Küche & Bad: In diesen Räumen kann in kurzer Zeit sehr viel Feuchtigkeit anfallen (Duschen, Baden, Essenkochen). Diese „Feuchtespitzen“ sollten unmittelbar durch intensive Fensterlüftung entfernt werden. Im Bad sollte, insbesondere bei eingeschränkter Lüftungsmöglichkeit, nach dem Duschen das Wasser von Wänden und Boden entfernt werden. Textile Vorhänge sollten im Bad vermieden werden.

Kellerräume: In Kellerräumen sind die Außenwände oftmals relativ kalt. In solchen Räumen kann sich im Sommer, wenn warme Luft in den Keller gelangt, Luftfeuchtigkeit an der kalten Kellerwand niederschlagen. Dadurch kann es zu Schimmelpilzwachstum kommen. In den Sommermonaten sollten in Kellerräumen daher nicht am Tag, sondern vorzugsweise nachts bzw. in den frühen Morgenstunden gelüftet werden. Selbstverständlich ist auch im Winter in Kellerräumen eine verstärkte Lüftung sinnvoll. Im Winter kann sie zu jeder Tageszeit erfolgen.
Insbesondere bei allen vor dem 2. Weltkrieg gebauten Gebäuden, aber auch bei vielen Nachkriegsbauten fehlt die Abdichtung der Keller und es kommt daher oft zu einer Durchfeuchtung. In solchen Kellern sollten keine Gegenstände des täglichen Bedarfs, die empfindlich gegen Schimmelpilzbefall sind, gelagert werden.

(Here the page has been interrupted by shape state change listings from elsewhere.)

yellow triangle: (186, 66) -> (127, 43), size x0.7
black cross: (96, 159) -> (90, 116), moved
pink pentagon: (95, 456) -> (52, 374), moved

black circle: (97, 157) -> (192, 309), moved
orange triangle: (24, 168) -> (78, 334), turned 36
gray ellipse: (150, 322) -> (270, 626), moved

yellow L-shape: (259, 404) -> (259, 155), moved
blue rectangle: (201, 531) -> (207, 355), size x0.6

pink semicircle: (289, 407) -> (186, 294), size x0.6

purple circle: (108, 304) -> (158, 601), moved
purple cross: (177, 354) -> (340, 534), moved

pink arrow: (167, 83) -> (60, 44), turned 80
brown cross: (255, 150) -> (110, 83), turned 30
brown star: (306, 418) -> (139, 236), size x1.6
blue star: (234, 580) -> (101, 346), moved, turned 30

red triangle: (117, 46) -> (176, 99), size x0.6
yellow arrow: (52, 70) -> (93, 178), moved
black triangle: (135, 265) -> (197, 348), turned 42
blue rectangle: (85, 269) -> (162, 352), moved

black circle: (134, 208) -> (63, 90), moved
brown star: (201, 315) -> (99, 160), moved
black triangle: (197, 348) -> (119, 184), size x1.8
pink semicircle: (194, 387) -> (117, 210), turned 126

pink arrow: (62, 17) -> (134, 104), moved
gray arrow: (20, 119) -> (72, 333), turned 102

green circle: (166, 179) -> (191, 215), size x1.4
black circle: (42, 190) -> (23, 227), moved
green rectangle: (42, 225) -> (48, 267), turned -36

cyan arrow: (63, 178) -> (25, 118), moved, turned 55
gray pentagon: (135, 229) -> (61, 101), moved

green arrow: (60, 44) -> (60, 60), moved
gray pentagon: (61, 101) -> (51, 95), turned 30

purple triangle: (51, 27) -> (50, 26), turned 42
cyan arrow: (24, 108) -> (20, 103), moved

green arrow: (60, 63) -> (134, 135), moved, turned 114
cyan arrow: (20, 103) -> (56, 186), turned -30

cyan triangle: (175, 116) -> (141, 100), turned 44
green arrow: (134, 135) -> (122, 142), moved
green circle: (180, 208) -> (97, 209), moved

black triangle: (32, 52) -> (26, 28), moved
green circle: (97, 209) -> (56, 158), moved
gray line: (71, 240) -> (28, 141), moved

Generell gilt: Türen zu wenig beheizten Räumen geschlossen halten. Ständig angekippte Fenster vermeiden
Es erhöht den Energieverbrauch und die Heizkosten drastisch, wenn Fenster über längere Zeit oder immer gekippt bleiben. Besser ist es, mit Stoßlüftung nach „Bedarf“ zu lüften. Ein nachts im Schlaf- oder Kinderzimmer (bei gedrosselter Heizung) gekipptes Fenster sollte selbstverständlich tagsüber geschlossen werden.

Richtig heizen!

Schlafräume: Pro Nacht gibt jede Person etwa ein Viertel Liter Wasser an die Raumluft ab. Deshalb sollte die Raumlufttemperatur in Schlafräumen (sofern die Fenster nicht die ganze Nacht geöffnet sind) möglichst nicht unter 16 °C sinken.

F.Schmidt – Fotolia.com

Ungenutzte Räume: Auch über längere Zeiträume wenig oder nicht genutzte Räume sollten geringfügig beheizt werden.

Türen zu weniger beheizten Räumen geschlossen halten. Es ist nicht sinnvoll, kühle Räume mit Luft aus wärmeren Räumen zu temperieren. Denn dadurch wird nicht nur Wärme, sondern auch Feuchte in den kühlen Raum getragen. Wenn sich die Luft dann abkühlt, steigt die relative Raumluftfeuchte und es besteht Gefahr, dass Schimmelpilze wachsen.

Heizung kann nachts oder bei längerer Abwesenheit gedrosselt werden. Durch die Verringerung der Raumlufttemperatur – das geschieht nachts meist zentral über die Heizkesselanlage des Hauses – wird Energie gespart. Dabei muss aber der schon mehrfach erwähnte Zusammenhang mit der Raumluftfeuchte beachtet werden. Bei erhöhter Raumluftfeuchte sollte die Raumlufttemperatur nur abgesenkt werden, wenn ausreichend gelüftet wurde, um die Raumluft zu trocknen.

Wärmeabgabe der Heizkörper nicht behindern. Sehr ungünstig ist es, wenn Heizkörper durch falsch angebrachte Verkleidung oder übergroße Fensterbänke verbaut oder durch Vorhänge bzw. Gardinen zugehängt sind. Im ungünstigsten Fall ist die gewünschte Raumlufttemperatur nicht mehr erreichbar.
Sie heizen richtig, wenn die Raumtemperatur im Wohnbereich etwa bei 20 Grad liegt – wer Energie sparen will, dreht ein, zwei Grad runter. In den anderen Räumen genügen oft weniger. In der Küche heizen Herd und Kühlschrank mit, und im Schlafzimmer reichen 16-17 Grad für einen behaglichen Schlaf. In Treppenhaus und Windfang sind 12 Grad angemessen im Keller reichen 6 Grad.